Index(['votes', 'unemployment', 'med_hh_inc', 'per_capita_inc',
       'poverty_all_ages', 'deep_pov_all', 'deep_pov_children', 'population',
       'total_area', 'pop_density', 'total_male', 'total_female',
       'voter_turnout', 'democrat', 'county', 'state', 'education', 'religion',
       'age_young', 'age_adult', 'age_old', 'ethnic_male', 'ethnic_female'],
      dtype='object')

In [5]:
# Get the label vector
label_vector = elections_df.pop('democrat')

# Take only the categorial features
categorial_features = ['education', 'religion', 'ethnic_male', 'ethnic_female']

# We only want the categorial features and our label vector
elections_df = elections_df[categorial_features]
# One-hot encoding of the categorial_features
elections_df = pd.get_dummies(elections_df, categorial_features)
elections_df['democrat'] = label_vector

In [6]:
# Split the data 70/30
X_train, X_test, Y_train, Y_test = train_test_split(elections_df.drop('democrat', axis=1), elections_df['democrat'], train_size=0.7)
# Generate decision tree
DTree = tree.DecisionTreeClassifier(criterion='entropy')
# Train the decision tree
DTree.fit(X_train, Y_train)

# Train and Test prediciton
train_prediction = DTree.predict(X_train) 
test_prediction = DTree.predict(X_test)

# Calculate accuracy and error for training and testing data
train_acc = accuracy_score(Y_train, train_prediction) * 100.0 
train_err = zero_one_loss(Y_train, train_prediction) * 100.0

test_acc = accuracy_score(Y_test, test_prediction) * 100.0 
test_err = zero_one_loss(Y_test, test_prediction) * 100.0 

print("The training accuracy of the Decision-Tree: " + str(train_acc) + " %")
print("The training error of the Decision-Tree: " + str(train_err) + " %\n")
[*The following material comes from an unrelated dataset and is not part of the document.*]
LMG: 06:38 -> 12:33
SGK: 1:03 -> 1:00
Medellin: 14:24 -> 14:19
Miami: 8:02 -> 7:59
print("The validation accuracy of the Decision-Tree: " + str(test_acc) + " %")
print("The validation error of the Decision-Tree: " + str(test_err) + " %\n")

max_depth = DTree.get_depth()
print("Maximum Depth of Decision-Tree is: " + str(max_depth))

The training accuracy of the Decision-Tree: 90.82235347569286 %
The training error of the Decision-Tree: 9.177646524307137 %

The validation accuracy of the Decision-Tree: 87.8177966101695 %
The validation error of the Decision-Tree: 12.182203389830503 %

Maximum Depth of Decision-Tree is: 17


In [7]:
import graphviz
dot_data = tree.export_graphviz(DTree, out_file=None,
                               feature_names=elections_df.columns.name,
                               filled=True, rounded=True,
                               special_characters=True)
graph = graphviz.Source(dot_data)
# graph.render("elections") # Renders the graph into a .pdf
# graph # Renders inside jupyter-notebook

Comparing this Decision-Tree to the one built from scratch in Problem 2, the prediciton accuracy of the two trees are very similar. However, the max depth of the trees significanly differ. Since max depth depends strongly on the implementation and parametrization, I'm assuming that my implementation have impure leaves. Hence, sklearn expands all nodes until leaves are pure (unless otherwise specified). 

Furthermore, both implementations have similar accuracy due to having the same features to split on and using entropy based splitting.